Ich persönlich würde allerdings zu den weniger großen Namen greifen, die tun dem Geldbeutel zumindest besser, und nicht so weit verbreitet sind sie außerdem. Mein Favorit: Sophie Hulme. Ihre Envelope Bag (bis ca. 400€) gibt es in verschiedenen Ausführungen und sieht meinem heiligen Gral, der Box Bag von Céline, sogar etwas ähnlich. In den USA bereits mega-in sind die Taschen von Reed Krakoff. Der hat auch ein hübsches Ding im Sortiment. (Hier in Orange, ca. 550€.) Und, falls es sehr puristisch sein darf, ist 3.1. Phillip Lim immer eine gute Idee, ca. 600€.
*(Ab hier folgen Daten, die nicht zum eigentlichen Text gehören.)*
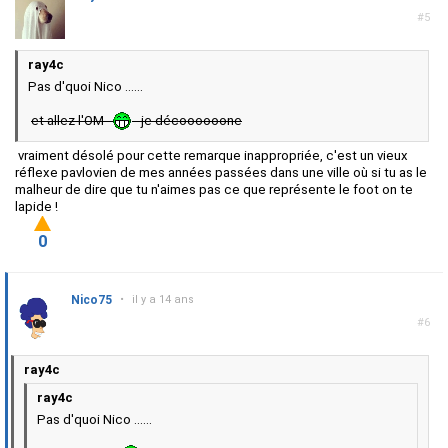
#5
ray4c
Pas d'quoi Nico ......
et allez l'OM
je décoooooone
vraiment désolé pour cette remarque inappropriée, c'est un vieux
réflexe pavlovien de mes années passées dans une ville où si tu as le
malheur de dire que tu n'aimes pas ce que représente le foot on te
lapide !
0
Nico75
•
il y a 14 ans
#6
ray4c
ray4c
Pas d'quoi Nico ......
Ist gar nicht so einfach, eine schlichte kleine schwarze Tasche zu finden, wie man sieht. Das Hulme-Exemplar ist toll, gefällt mir auch in gross. Welche Tasche in diesem Segment wird denn gerade heiss diskutiert im Taschenforum? (Hier geht es zu unserem Interview darüber.)
Das kann ich gar nicht so pauschal beantworten! Es gibt sicherlich irgendein klassisches Ding von Louis Vuitton, das – wie immer! – am meisten diskutiert wird. Oder von Hermes, die Constance zum Beispiel. Auffällig ist sonst auf jeden Fall, dass wieder vermehrt Dior gekauft wird. Die Miss Dior Bag ist eine beliebte Alternative zu Chanel, allerdings auch teuer (um die €2.500) und vielleicht etwas spießig. Man darf gespannt sein, was Raf Simons daraus macht!
Dann vielleicht Mut zur Farbe mit dieser Valentino-Variante? Ich werde mich weiter umsehen, so was muss schliesslich wohl überlegt sein. Lieben Dank, liebe Jen!